On the first day of 2015, Delano started “Everyday Climate Change,” an Instagram feed featuring powerful photos of climate change impacts and damage from pollution. The images include a picture of flip flops and plastics littering a marine reserve on Kenyan shores. There's another one of a young boy in the Philippines sitting down in the middle of a village destroyed by floods.

Each photo comes a network of more than 30 photographers. They help provide explanatory texts that Delano fact checks before publishing. He said the fact-checking is particularly important in an age when people are more skeptical about fake news reports and the misleading use of photos out of context.

“To create this feed was to show how serious this issue of climate change is and how it’s affecting people’s lives already and we have to get serious about this,” he said.

He remembers a pro-Donald Trump post showing a wall reported to be on the Mexico-Guatemala border with a text asking why it was racist for Trump to build a wall on the U.S.-Mexican border, but fine for Mexico to have its own wall with Guatemala. The photo actually showed the West Bank wall separating Israel and Palestine.

“The misuse of photography can be quite powerful,” said Delano. “It’s important that we get it right because people are beginning not to believe their own eyes... We have to be very careful to be honest and forthright and careful about what we assert.”

climate change,
Rains pour over Tokyo after one of three typhoons hit the city in June 2016. Photo by James Whitlow Delano

Delano also hopes that the social media platform, owned by Facebook, will reach people who don’t access traditional media on a regular basis. Instagram said in September it had 800 million users and 500 million of them used it every day. In the United States, 59 per cent of Internet users between the age of 18 and 29 used Instagram in 2016 according to Pew Research Center.

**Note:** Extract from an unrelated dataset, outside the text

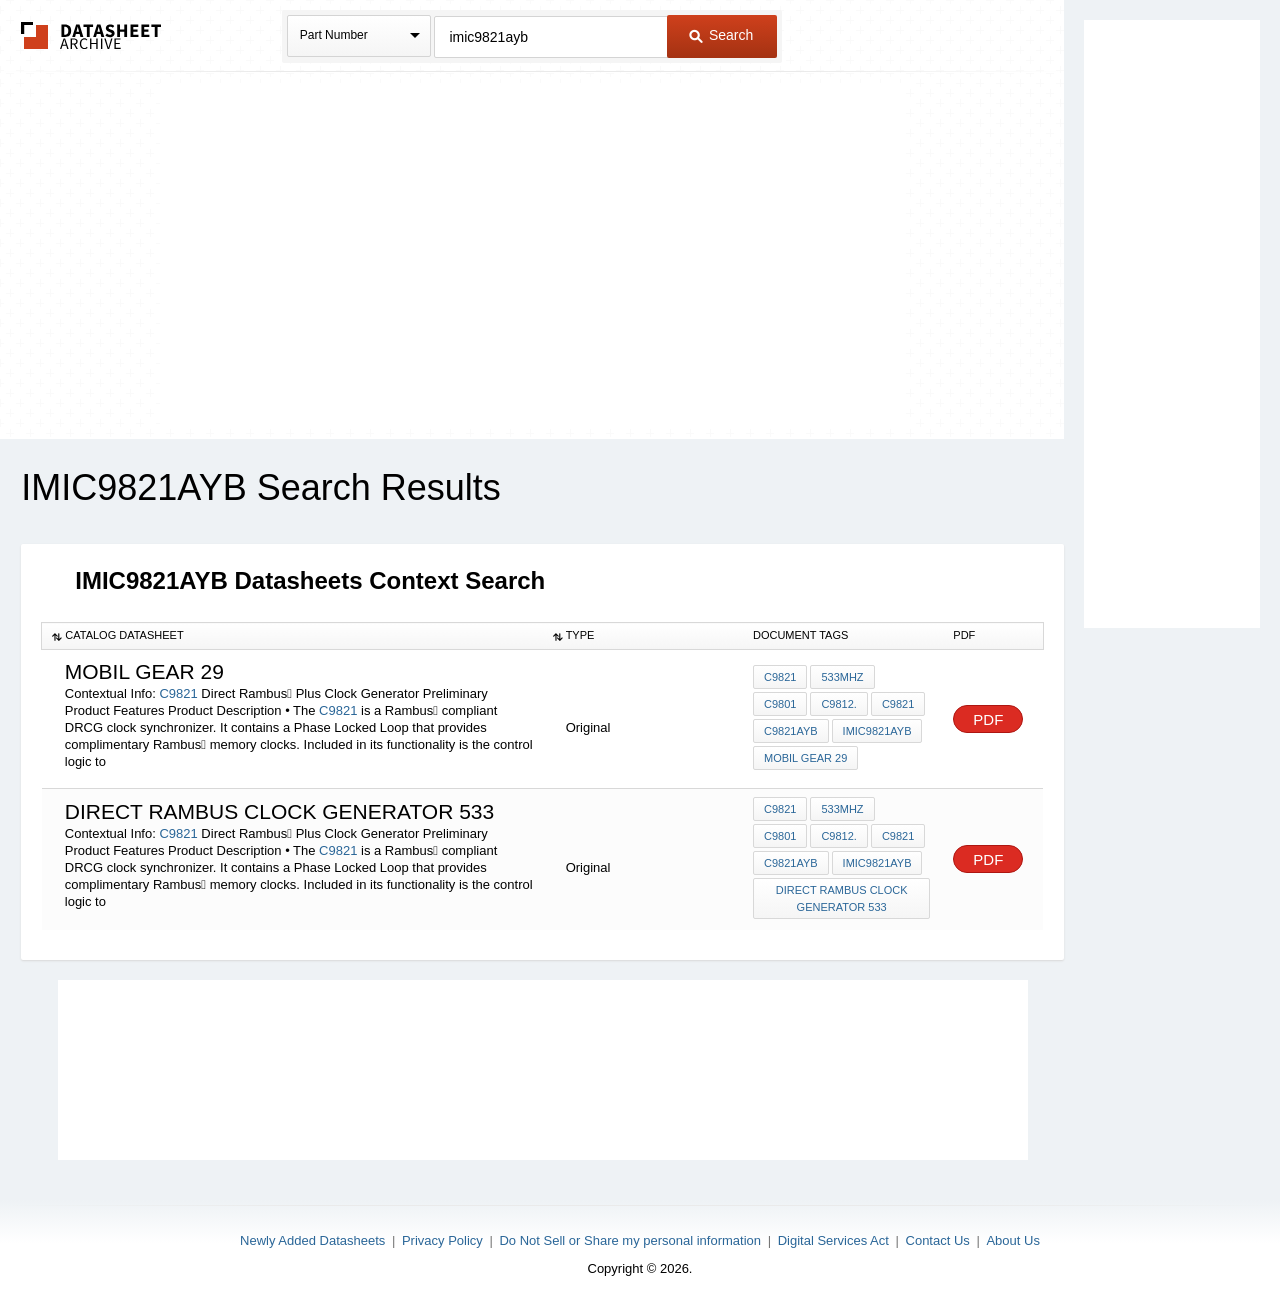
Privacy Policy (442, 1240)
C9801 (780, 704)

“We’re able to get out of the cloistered media, journalism world,” Delano said. “It’s a wonderful way to reach people all over the world without tremendous investments of funds.”

He received responses from people seeing photos from the feed in Australia, Ukraine, the United States, Singapore and South Africa. Instagram said in 2016 that more than 80 per cent of its users lived outside the U.S.

Building a kindred spirit across borders

“It’s being noticed and I hope people are coming together in a way as a global community,” he said. “For me, it’s about building a kindred spirit across borders.”

While Delano worries about sounding “too naive,” after decades of travels reporting on climate change, he has realized climate change can impact on people no matter where they live. He wants to build empathy and unity with his photos.

“Frankly, once you know somebody it’s harder to think of them as 'the other' and we’re all in this game together, it’s a transnational challenge,” he said.

Nearly three years since after it launched, the feed has about 2,000 posts and more than 100,000 Instagram followers.

Delano’s effort to raise awareness about climate change is not limited to the virtual space either.

“We’ve begun going to schools and do presentations in various cities and I’d like to do more of that,” he said.

But as a photographer, he believes his main tool in tackling climate change is visual.

“I'm always thinking of how can you communicate in one frame some of why climate change is important," he said.